(TASK DESCRIPTION):
A single number is the expected answer: the count of lines in the listing that hold the word "NATIONAL".

* * * * * * * * *

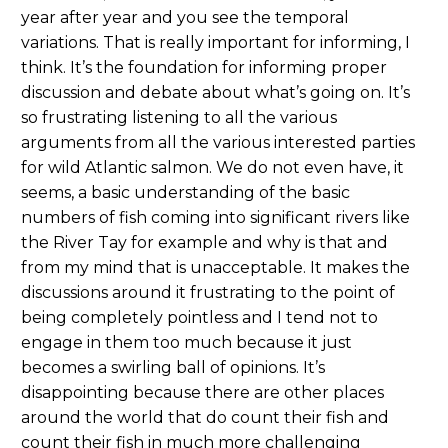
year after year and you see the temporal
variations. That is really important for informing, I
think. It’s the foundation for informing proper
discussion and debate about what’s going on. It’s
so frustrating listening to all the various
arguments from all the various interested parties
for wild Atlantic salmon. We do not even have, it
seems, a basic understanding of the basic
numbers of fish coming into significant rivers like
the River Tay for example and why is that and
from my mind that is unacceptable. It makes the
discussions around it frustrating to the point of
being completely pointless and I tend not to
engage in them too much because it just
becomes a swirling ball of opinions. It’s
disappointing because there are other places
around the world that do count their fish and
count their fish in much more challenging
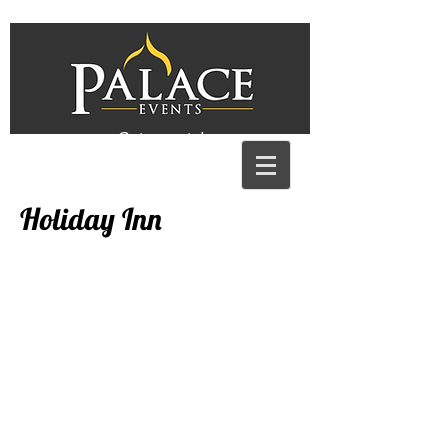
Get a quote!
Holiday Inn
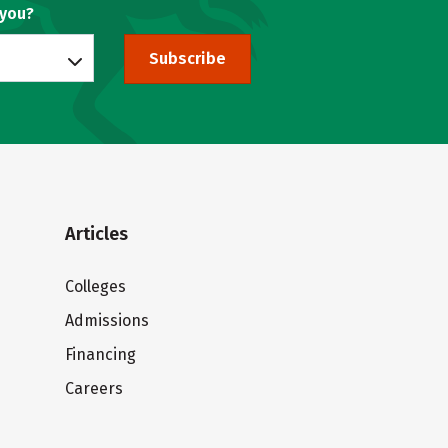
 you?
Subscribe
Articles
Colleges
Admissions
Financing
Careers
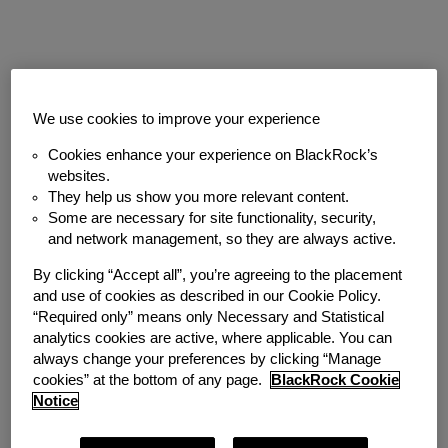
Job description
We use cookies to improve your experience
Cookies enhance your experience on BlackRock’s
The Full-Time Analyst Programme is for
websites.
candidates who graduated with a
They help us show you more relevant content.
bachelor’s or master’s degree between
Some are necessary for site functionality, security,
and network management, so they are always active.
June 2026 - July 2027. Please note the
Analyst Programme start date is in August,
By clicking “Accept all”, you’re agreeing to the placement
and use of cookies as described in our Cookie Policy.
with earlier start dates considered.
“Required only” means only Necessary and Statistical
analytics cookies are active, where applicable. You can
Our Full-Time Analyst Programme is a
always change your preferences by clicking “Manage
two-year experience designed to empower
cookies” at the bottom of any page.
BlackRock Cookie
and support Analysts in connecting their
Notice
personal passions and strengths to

* * * * * * * * *

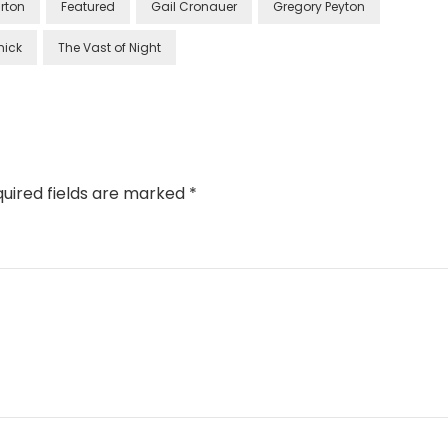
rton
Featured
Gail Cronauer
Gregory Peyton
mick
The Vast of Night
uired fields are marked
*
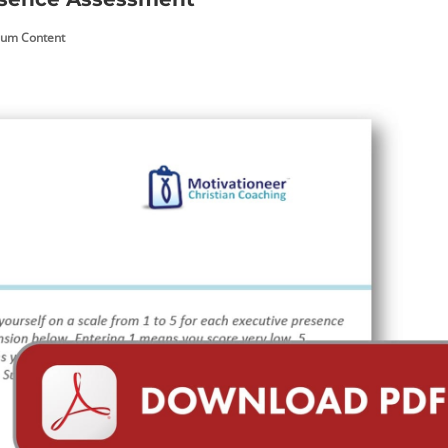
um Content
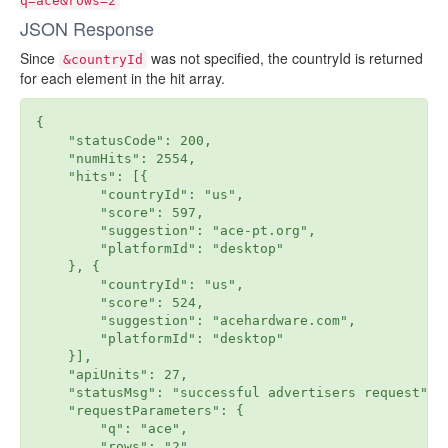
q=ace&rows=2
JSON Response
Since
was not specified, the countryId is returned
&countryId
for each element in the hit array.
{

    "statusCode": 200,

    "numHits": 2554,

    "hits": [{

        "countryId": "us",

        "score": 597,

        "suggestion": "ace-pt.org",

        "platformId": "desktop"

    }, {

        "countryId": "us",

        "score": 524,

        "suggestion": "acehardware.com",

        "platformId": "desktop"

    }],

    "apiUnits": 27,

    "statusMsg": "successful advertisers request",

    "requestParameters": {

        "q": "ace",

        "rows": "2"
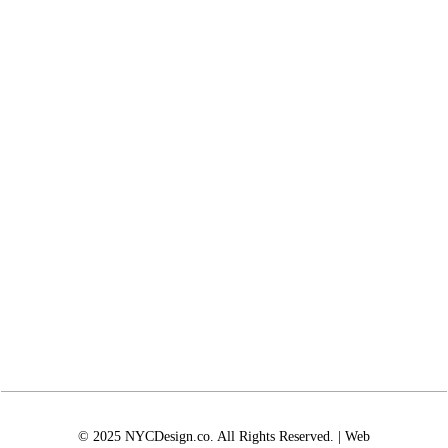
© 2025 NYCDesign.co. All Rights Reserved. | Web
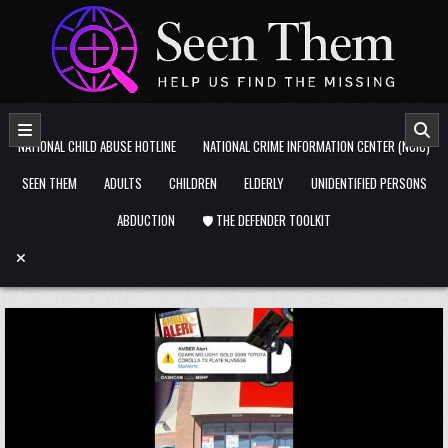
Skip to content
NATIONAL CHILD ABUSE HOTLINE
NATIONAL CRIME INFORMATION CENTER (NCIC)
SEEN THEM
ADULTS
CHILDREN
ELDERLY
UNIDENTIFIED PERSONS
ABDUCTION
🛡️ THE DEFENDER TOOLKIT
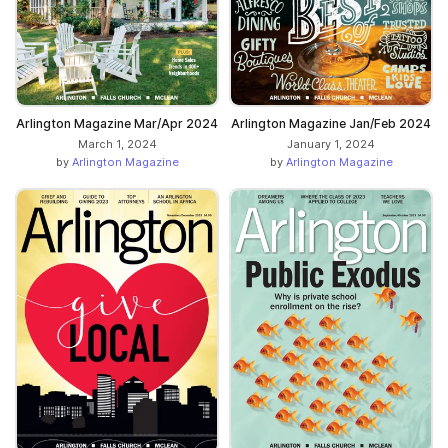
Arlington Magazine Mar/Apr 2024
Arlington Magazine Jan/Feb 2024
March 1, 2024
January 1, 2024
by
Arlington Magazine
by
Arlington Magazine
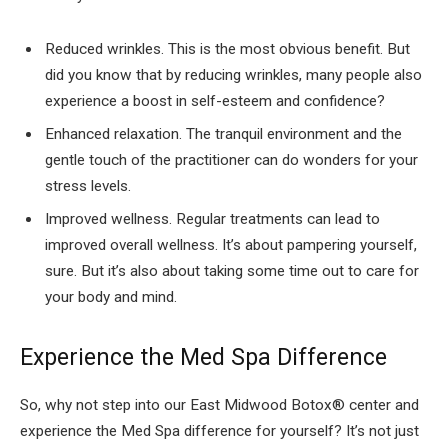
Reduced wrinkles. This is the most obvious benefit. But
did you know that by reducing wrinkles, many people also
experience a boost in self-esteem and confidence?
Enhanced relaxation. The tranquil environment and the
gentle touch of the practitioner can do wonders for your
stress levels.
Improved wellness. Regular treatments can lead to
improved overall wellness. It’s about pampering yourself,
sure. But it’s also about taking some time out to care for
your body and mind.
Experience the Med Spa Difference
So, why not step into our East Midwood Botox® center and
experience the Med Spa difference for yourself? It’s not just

* * * * * * * * *

(EXPECTED ANSWER):
2